(Extracted page text data)
- Opening Delimiter -
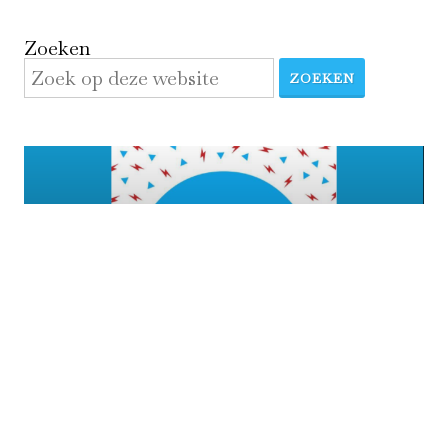
Zoeken
ZOEKEN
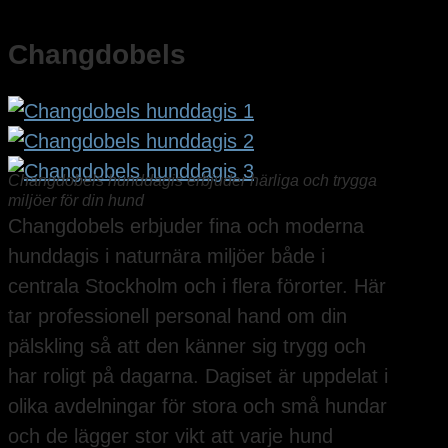
Changdobels
Changdobels hunddagis erbjuder härliga och trygga
miljöer för din hund
Changdobels erbjuder fina och moderna
hunddagis i naturnära miljöer både i
centrala Stockholm och i flera förorter. Här
tar professionell personal hand om din
pälskling så att den känner sig trygg och
har roligt på dagarna. Dagiset är uppdelat i
olika avdelningar för stora och små hundar
och de lägger stor vikt att varje hund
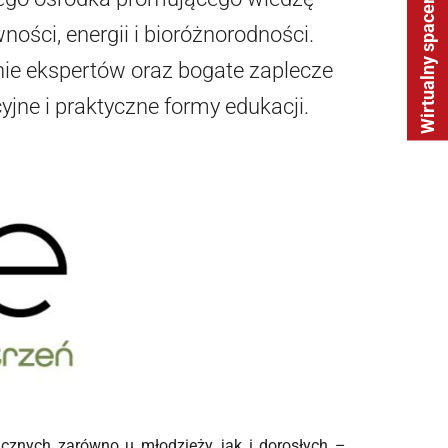
Wirtualny spacer
ości, energii i bioróżnorodności.
nie ekspertów oraz bogate zaplecze
cyjne i praktyczne formy edukacji.
cznych zarówno u młodzieży, jak i dorosłych –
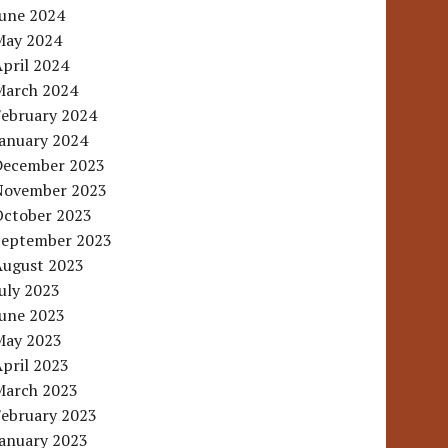
June 2024
May 2024
pril 2024
March 2024
February 2024
January 2024
December 2023
November 2023
October 2023
September 2023
August 2023
uly 2023
June 2023
May 2023
pril 2023
March 2023
February 2023
January 2023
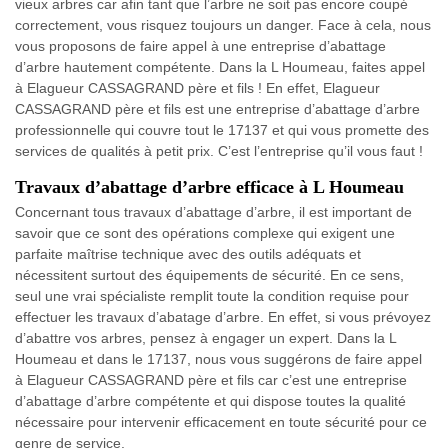
vieux arbres car afin tant que l’arbre ne soit pas encore coupé
correctement, vous risquez toujours un danger. Face à cela, nous
vous proposons de faire appel à une entreprise d’abattage
d’arbre hautement compétente. Dans la L Houmeau, faites appel
à Elagueur CASSAGRAND père et fils ! En effet, Elagueur
CASSAGRAND père et fils est une entreprise d’abattage d’arbre
professionnelle qui couvre tout le 17137 et qui vous promette des
services de qualités à petit prix. C’est l’entreprise qu’il vous faut !
Travaux d’abattage d’arbre efficace à L Houmeau
Concernant tous travaux d’abattage d’arbre, il est important de
savoir que ce sont des opérations complexe qui exigent une
parfaite maîtrise technique avec des outils adéquats et
nécessitent surtout des équipements de sécurité. En ce sens,
seul une vrai spécialiste remplit toute la condition requise pour
effectuer les travaux d’abatage d’arbre. En effet, si vous prévoyez
d’abattre vos arbres, pensez à engager un expert. Dans la L
Houmeau et dans le 17137, nous vous suggérons de faire appel
à Elagueur CASSAGRAND père et fils car c’est une entreprise
d’abattage d’arbre compétente et qui dispose toutes la qualité
nécessaire pour intervenir efficacement en toute sécurité pour ce
genre de service.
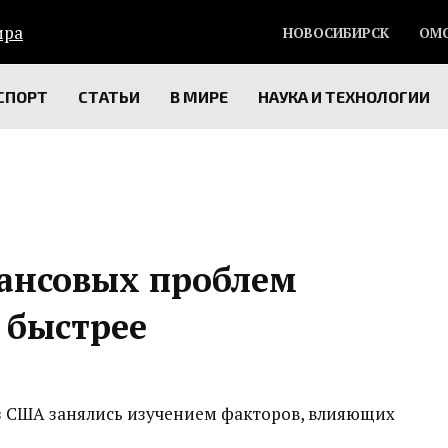
НОВОСИБИРСК
ОМ
СПОРТ
СТАТЬИ
В МИРЕ
НАУКА И ТЕХНОЛОГИИ
нансовых проблем
 быстрее
 из США занялись изучением факторов, влияющих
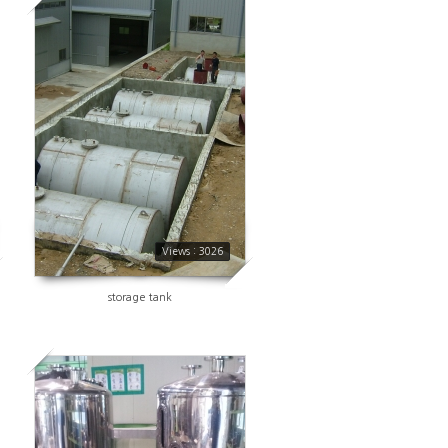
3026
Views : 3026
storage tank
2971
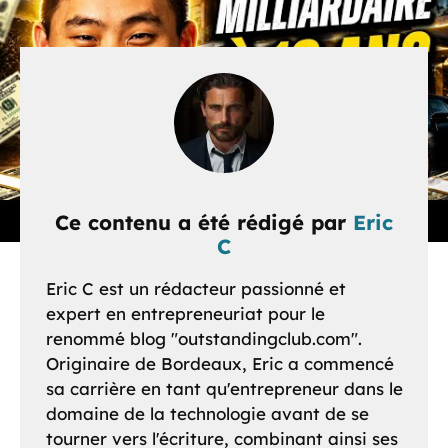
Ce contenu a été rédigé par
Eric
C
Eric C est un rédacteur passionné et
expert en entrepreneuriat pour le
renommé blog "outstandingclub.com".
Originaire de Bordeaux, Eric a commencé
sa carrière en tant qu'entrepreneur dans le
domaine de la technologie avant de se
tourner vers l'écriture, combinant ainsi ses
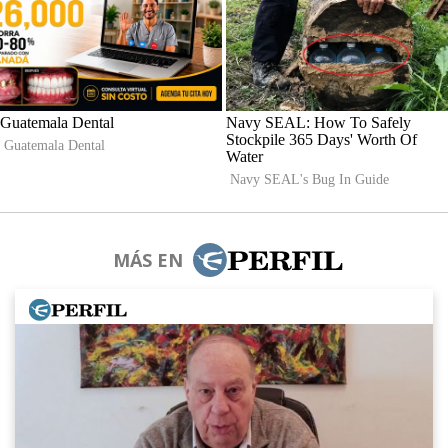
MÁS EN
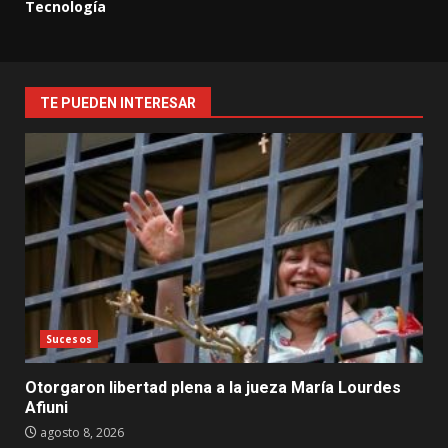
Tecnología
TE PUEDEN INTERESAR
Sucesos
Otorgaron libertad plena a la jueza María Lourdes
Afiuni
agosto 8, 2026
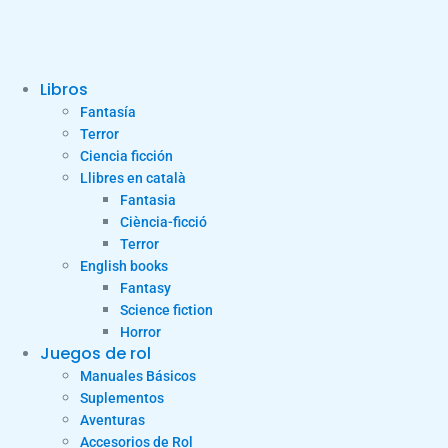
Libros
Fantasía
Terror
Ciencia ficción
Llibres en català
Fantasia
Ciència-ficció
Terror
English books
Fantasy
Science fiction
Horror
Juegos de rol
Manuales Básicos
Suplementos
Aventuras
Accesorios de Rol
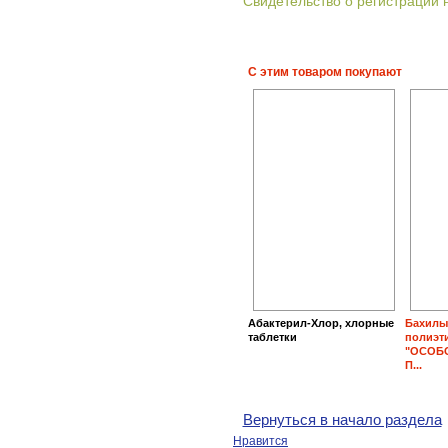
Свидетельство о регистрации
С этим товаром покупают
Абактерил-Хлор, хлорные
Бахилы
таблетки
полиэ
"ОСОБ
П...
Вернуться в начало раздела
Нравится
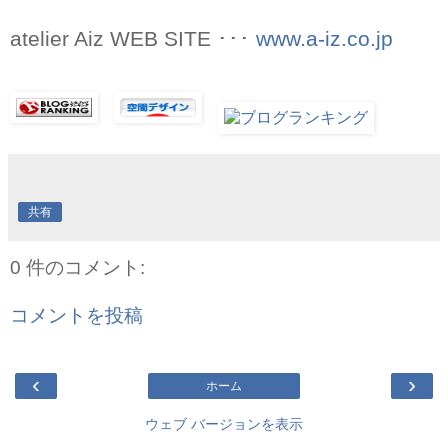
atelier Aiz WEB SITE ･･･
www.a-iz.co.jp
共有
0 件のコメント:
コメントを投稿
‹
›
ホーム
ウェブ バージョンを表示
- Closing Delimiter -
* _WHAT THIS TASK INVOLVES_
All entries are to be retyped exactly. Omit any embedded images.

* _SOLUTION TO THE EXERCISE_
Zoeken
ZOEKEN
Changdobels
Changdobels hunddagis erbjuder härliga och trygga
miljöer för din hund
Changdobels erbjuder fina och moderna
hunddagis i naturnära miljöer både i
centrala Stockholm och i flera förorter. Här
tar professionell personal hand om din
pälskling så att den känner sig trygg och
har roligt på dagarna. Dagiset är uppdelat i
olika avdelningar för stora och små hundar
och de lägger stor vikt att varje hund
Wirtualny spacer
ości, energii i bioróżnorodności.
nie ekspertów oraz bogate zaplecze
cyjne i praktyczne formy edukacji.
cznych zarówno u młodzieży, jak i dorosłych –
June 2024
May 2024
pril 2024
March 2024
February 2024
January 2024
December 2023
November 2023
October 2023
September 2023
August 2023
uly 2023
June 2023
May 2023
pril 2023
March 2023
February 2023
January 2023
vieux arbres car afin tant que l’arbre ne soit pas encore coupé
correctement, vous risquez toujours un danger. Face à cela, nous
vous proposons de faire appel à une entreprise d’abattage
d’arbre hautement compétente. Dans la L Houmeau, faites appel
à Elagueur CASSAGRAND père et fils ! En effet, Elagueur
CASSAGRAND père et fils est une entreprise d’abattage d’arbre
professionnelle qui couvre tout le 17137 et qui vous promette des
services de qualités à petit prix. C’est l’entreprise qu’il vous faut !
Travaux d’abattage d’arbre efficace à L Houmeau
Concernant tous travaux d’abattage d’arbre, il est important de
savoir que ce sont des opérations complexe qui exigent une
parfaite maîtrise technique avec des outils adéquats et
nécessitent surtout des équipements de sécurité. En ce sens,
seul une vrai spécialiste remplit toute la condition requise pour
effectuer les travaux d’abatage d’arbre. En effet, si vous prévoyez
d’abattre vos arbres, pensez à engager un expert. Dans la L
Houmeau et dans le 17137, nous vous suggérons de faire appel
à Elagueur CASSAGRAND père et fils car c’est une entreprise
d’abattage d’arbre compétente et qui dispose toutes la qualité
nécessaire pour intervenir efficacement en toute sécurité pour ce
genre de service.
НОВОСИБИРСК
ОМ
СПОРТ
СТАТЬИ
В МИРЕ
НАУКА И ТЕХНОЛОГИИ
нансовых проблем
 быстрее
 из США занялись изучением факторов, влияющих
3026
Views : 3026
storage tank
2971
Ce contenu a été rédigé par
Eric
C
Eric C est un rédacteur passionné et
expert en entrepreneuriat pour le
renommé blog "outstandingclub.com".
Originaire de Bordeaux, Eric a commencé
sa carrière en tant qu'entrepreneur dans le
domaine de la technologie avant de se
tourner vers l'écriture, combinant ainsi ses
MÁS EN
Tecnología
TE PUEDEN INTERESAR
Sucesos
Otorgaron libertad plena a la jueza María Lourdes
Afiuni
agosto 8, 2026
Libros
Fantasía
Terror
Ciencia ficción
Llibres en català
Fantasia
Ciència-ficció
Terror
English books
Fantasy
Science fiction
Horror
Juegos de rol
Manuales Básicos
Suplementos
Aventuras
Accesorios de Rol
Свидетельство о регистрации
С этим товаром покупают
Абактерил-Хлор, хлорные
Бахилы
таблетки
полиэ
"ОСОБ
П...
Вернуться в начало раздела
Нравится
atelier Aiz WEB SITE ･･･
www.a-iz.co.jp
共有
0 件のコメント:
コメントを投稿
‹
›
ホーム
ウェブ バージョンを表示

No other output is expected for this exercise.